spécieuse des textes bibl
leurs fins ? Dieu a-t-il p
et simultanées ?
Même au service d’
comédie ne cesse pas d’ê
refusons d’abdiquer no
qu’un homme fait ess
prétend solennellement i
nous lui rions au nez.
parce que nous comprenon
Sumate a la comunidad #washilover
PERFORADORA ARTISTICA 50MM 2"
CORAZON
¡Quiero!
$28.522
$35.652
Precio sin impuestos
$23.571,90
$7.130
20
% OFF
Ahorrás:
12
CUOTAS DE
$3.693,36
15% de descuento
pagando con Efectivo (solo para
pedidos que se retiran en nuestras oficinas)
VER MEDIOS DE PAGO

_ _ _

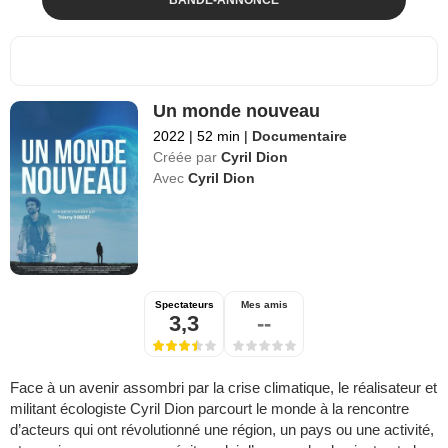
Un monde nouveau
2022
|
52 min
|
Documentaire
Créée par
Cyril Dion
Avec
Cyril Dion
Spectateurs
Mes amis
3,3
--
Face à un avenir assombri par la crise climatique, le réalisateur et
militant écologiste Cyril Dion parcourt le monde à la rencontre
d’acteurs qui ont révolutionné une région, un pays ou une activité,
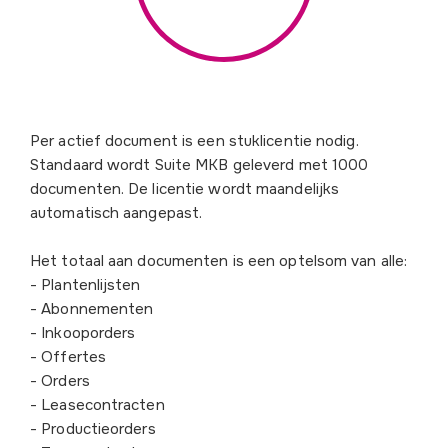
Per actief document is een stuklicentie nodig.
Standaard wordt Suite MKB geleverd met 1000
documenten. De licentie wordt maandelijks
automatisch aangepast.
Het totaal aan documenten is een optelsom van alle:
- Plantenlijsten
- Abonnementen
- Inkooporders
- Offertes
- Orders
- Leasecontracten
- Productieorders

_ _ _

§ DESCRIPTION OF THE TASK: Extract from the records above the lines from the one containing "spécieuse des textes bibl" to the one containing "pagando con Efectivo (solo para", both lines included, exactly as they appear and with nothing else.

§ YOUR SOLUTION:
spécieuse des textes bibl
leurs fins ? Dieu a-t-il p
et simultanées ?
Même au service d’
comédie ne cesse pas d’ê
refusons d’abdiquer no
qu’un homme fait ess
prétend solennellement i
nous lui rions au nez.
parce que nous comprenon
Sumate a la comunidad #washilover
PERFORADORA ARTISTICA 50MM 2"
CORAZON
¡Quiero!
$28.522
$35.652
Precio sin impuestos
$23.571,90
$7.130
20
% OFF
Ahorrás:
12
CUOTAS DE
$3.693,36
15% de descuento
pagando con Efectivo (solo para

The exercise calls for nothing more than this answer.